Online Datasets and Databases

The Bio module provides several classes to process output and datasets provided by the following web services and tools:

  • FASTA
  • Blast output – both from standalone and WWW Blast
  • Clustalw
  • GenBank
  • PubMed and Medline
  • ExPASy files, like Enzyme and Prosite
  • SCOP, including ‘dom’ and ‘lin’ files
  • UniGene
  • SwissProt

In this workshop we will explore options to download nucleotide and protein sequences from Entrez and ExPASy.


Accessing NCBI’s Entrez Databases

The Bio.Entrez submodule provides access to the Entrez databases. When you use this module you need to know the String descriptor of the database you want to query (aka its name). A list of valid database names is provided in column three of this table.

Note: Please review the General Introduction to the E-utilities for accessing the Entrez Application Programming Interface Program. The E-utilities limit the frequency of API calls and your IP address may be blocked if you continuously exceed the limit.

Basic Steps:

  1. Provide an email address. This is required! Entrez.email = "your@somewhere".
  2. Use an E-utility to get a handle for the data of interest, e.g. handle = Entrez.esearch(...).
  3. Use handle to read or parse data with handle.read() or handle.parse().
  4. Close the handle with handle.close().

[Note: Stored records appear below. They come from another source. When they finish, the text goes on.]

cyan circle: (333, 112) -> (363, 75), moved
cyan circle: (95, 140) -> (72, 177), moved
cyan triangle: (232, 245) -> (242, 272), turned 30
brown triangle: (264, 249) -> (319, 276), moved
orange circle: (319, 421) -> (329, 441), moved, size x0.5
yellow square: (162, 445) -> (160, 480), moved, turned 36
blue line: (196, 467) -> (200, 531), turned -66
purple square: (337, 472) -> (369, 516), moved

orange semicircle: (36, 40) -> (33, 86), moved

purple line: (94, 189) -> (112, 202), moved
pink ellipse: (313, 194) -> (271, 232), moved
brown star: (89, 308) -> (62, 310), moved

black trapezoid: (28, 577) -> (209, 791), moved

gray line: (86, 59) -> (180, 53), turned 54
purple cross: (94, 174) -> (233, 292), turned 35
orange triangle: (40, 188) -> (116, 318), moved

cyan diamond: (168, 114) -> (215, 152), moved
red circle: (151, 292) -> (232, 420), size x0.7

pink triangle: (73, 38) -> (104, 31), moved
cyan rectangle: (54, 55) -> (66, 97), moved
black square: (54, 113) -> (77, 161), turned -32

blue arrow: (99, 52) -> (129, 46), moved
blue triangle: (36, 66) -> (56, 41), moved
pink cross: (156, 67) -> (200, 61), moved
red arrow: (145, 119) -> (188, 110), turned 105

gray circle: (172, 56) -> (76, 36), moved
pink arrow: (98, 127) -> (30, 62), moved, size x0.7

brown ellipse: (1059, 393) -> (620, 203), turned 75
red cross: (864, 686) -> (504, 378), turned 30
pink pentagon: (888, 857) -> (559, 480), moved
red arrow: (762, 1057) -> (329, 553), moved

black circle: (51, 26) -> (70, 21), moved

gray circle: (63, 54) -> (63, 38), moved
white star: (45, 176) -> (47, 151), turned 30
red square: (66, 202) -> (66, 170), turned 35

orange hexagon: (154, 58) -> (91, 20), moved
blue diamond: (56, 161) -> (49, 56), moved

Also read “What the heck is a handle?"

Find Database Records:

Let’s find the protein records associated with the human Pax6 gene and download the associated sequences in FASTA format.

To search the database we use the Entrez.esearch function. We need to specify the database via the db, argument and specify a search term (provided as a list of Strings).

The following code is available in the entrez-fasta.py file.

from Bio import Entrez

Entrez.email = "YOU@SOMEWHERE.com" # your email address is required
handle = Entrez.esearch(db="protein", term = ["Homo sapiens[Orgn] AND pax6[Gene]"], usehistory="y")
record = Entrez.read(handle)
handle.close()
# iterate over items
for k,v in record.items():
    print (k,v)
Output
Count 88
RetMax 20
RetStart 0
QueryKey 1
WebEnv MCID_5f87b7433f6876111801786c
IdList ['1587062735', '1587062729', '1587062727', '1587062721', '1587062719', '1587062717', '1587062715', '1587062713', '1587062710', '1587062708', '1587062706', '1587062703', '1587062701', '1587062699', '1587062697', '1587062695', '1587062690', '1587062688', '1587062686', '1587062684']
TranslationSet [{'From': 'Homo sapiens[Orgn]', 'To': '"Homo sapiens"[Organism]'}]
TranslationStack [{'Term': '"Homo sapiens"[Organism]', 'Field': 'Organism', 'Count': '1423829', 'Explode': 'Y'}, {'Term': 'pax6[Gene]', 'Field': 'Gene', 'Count': '2621', 'Explode': 'N'}, 'AND']
QueryTranslation "Homo sapiens"[Organism] AND pax6[Gene]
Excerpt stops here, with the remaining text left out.